Loxus
Member
I've been saying this for awhile. These DRAM manufacturers are trying to cash out on the AI demand due to the fact that they can over charge the AI hyperscalers wyh HBM. And what's funny is HBM was first created for consumer GPUs.It's both. In the end it's about the margin. GPUs had a ridiculous margin priced in from the get go which caught a lot of the bullshit so far but the RAM crisis was just one hit too many.
If you are limited by parts or production capabilities you choose the most profitable path which is AI hardware.
And of course this doesn't change the fact that the ridiculous price increases for RAM and parts in general hit everyone, including Sony which has to compete with the likes of Nvidia for parts and production capacity now. With the current prices and price trajectories and the leaked specs 700 bucks wouldn't be doable without heavy subsidies and there's no reason for that when you have no competition.
Even some journalists are beginning see figure it out.
AI memory crunch forces DRAM market into 'hourly pricing' model, report claims — small and medium-sized businesses fighting for survival
All this raises a question about what happens next if enough SMEs exit the market because they can't afford the premiums.

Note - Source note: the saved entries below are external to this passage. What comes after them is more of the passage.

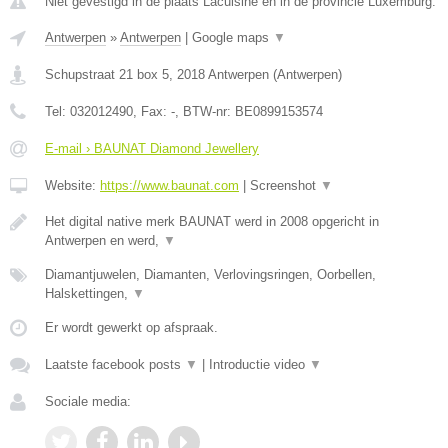
Niet gevestigd in de plaats Lacuisine en in de provincie Luxemburg.
Antwerpen
»
Antwerpen
|
Google maps
▼
Schupstraat 21 box 5
,
2018
Antwerpen
(
Antwerpen
)
Tel:
032012490
, Fax:
-
, BTW-nr:
BE0899153574
E-mail › BAUNAT Diamond Jewellery
Website:
https://www.baunat.com
|
Screenshot
▼
Het digital native merk BAUNAT werd in 2008 opgericht in
Antwerpen en werd,
▼
Diamantjuwelen, Diamanten, Verlovingsringen, Oorbellen,
Halskettingen,
▼
Er wordt gewerkt op afspraak.
Laatste facebook posts
▼
|
Introductie video
▼
Sociale media:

If smaller buyers collectively pull back, tight capacity could soon become oversupply, potentially exposing the shortage as "illusory," says DigiTimes.
And I don't understand why you believe Sony can't secure RAM when they are currently doing it with the PS5. They are surely in the 100 top-tier buyers.
The report describes a market now split between roughly 100 top-tier buyers with the leverage to secure supply and more than 190,000 small and mid-size enterprises fighting over what remains.
The report says that cloud service providers, leading automakers, and smartphone giants Apple and Samsung hold enough financial clout to resist price hikes and maintain priority allocation from memory manufacturers. Samsung, SK hynix, and Micron cannot afford to jeopardize those relationships, so these large customers get served first, while also increasingly requiring prepayment or cash transactions before confirming orders — terms that smaller firms with little bargaining power will struggle with.